In this chapter, we will develop a sample project for predicting both the rating and ranking to show their effectiveness. Nevertheless, we will see some theoretical background of recommendation systems using MF and CF before diving into the project's implementation using RankSys library-based FMs. In summary, the following topics will be covered in this chapter:
- Recommendation systems
- Matrix factorization and the collaborative filtering approach
- Developing FM-based move recommendation systems
- Frequently asked questions (FAQs).
Recommendation systems
Recommender techniques are nothing but information agents that try to predict items that users may be interested in and recommend the best ones to the target user. These techniques can be classified based on the information sources they use. For example, user features (age, gender, income, and location), item features (keywords, and genres), user-item ratings (explicit ratings, and transaction data), and other information about the user and item that are useful for the process of recommendation.
Thus, a recommendation system; otherwise known as a recommendation engine (RE) is a subclass of information filtering systems that help to predict the rating or preference based on the rating provided by users to an item. In recent years, recommendation systems have become increasingly popular.
Recommendation approaches
There are a couple of ways to develop REs to produce a list of recommendations, for example, collaborative and content-based filtering, knowledge-based, or the personality-based approach.
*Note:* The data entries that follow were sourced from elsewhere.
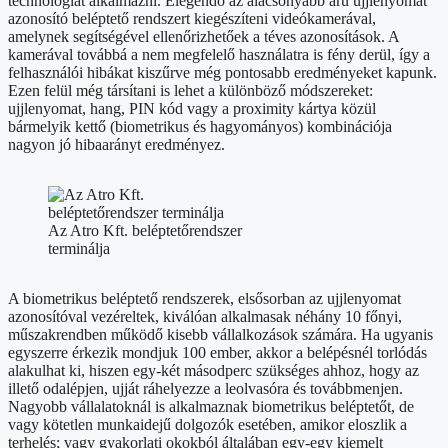
technológiát alkalmazni. Elegendő az alacsonyabb árú ujjlenyomat
azonosító beléptető rendszert kiegészíteni videókamerával,
amelynek segítségével ellenőrizhetőek a téves azonosítások. A
kamerával továbbá a nem megfelelő használatra is fény derül, így a
felhasználói hibákat kiszűrve még pontosabb eredményeket kapunk.
Ezen felül még társítani is lehet a különböző módszereket:
ujjlenyomat, hang, PIN kód vagy a proximity kártya közül
bármelyik kettő (biometrikus és hagyományos) kombinációja
nagyon jó hibaarányt eredményez.
Az Atro Kft. beléptetőrendszer
terminálja
A biometrikus beléptető rendszerek, elsősorban az ujjlenyomat
azonosítóval vezéreltek, kiválóan alkalmasak néhány 10 főnyi,
műszakrendben működő kisebb vállalkozások számára. Ha ugyanis
egyszerre érkezik mondjuk 100 ember, akkor a belépésnél torlódás
alakulhat ki, hiszen egy-két másodperc szükséges ahhoz, hogy az
illető odalépjen, ujját ráhelyezze a leolvasóra és továbbmenjen.
Nagyobb vállalatoknál is alkalmaznak biometrikus beléptetőt, de
vagy kötetlen munkaidejű dolgozók esetében, amikor eloszlik a
terhelés; vagy gyakorlati okokból általában egy-egy kiemelt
Collaborative filtering approaches
By using CF approaches, an RE can be built based on a user's past behavior. Numerical ratings are given on consumed items. Sometimes, it can be based on the decisions made by other users who also have purchased the same items using some widely used data mining algorithms such as Apriori or FP-growth. In the following diagram, you can get some idea of the different recommendation systems:
A comparative view of different recommendation systems
Even though these are successful recommendation systems, CF-based approaches often suffer from the following three problems:
- Cold start: Sometimes, they can become stuck when a large amount of data about users is required to make a more accurate recommendation system.
- Scalability: A large amount of computation power is often necessary to calculate recommendations using a dataset with millions of users and products.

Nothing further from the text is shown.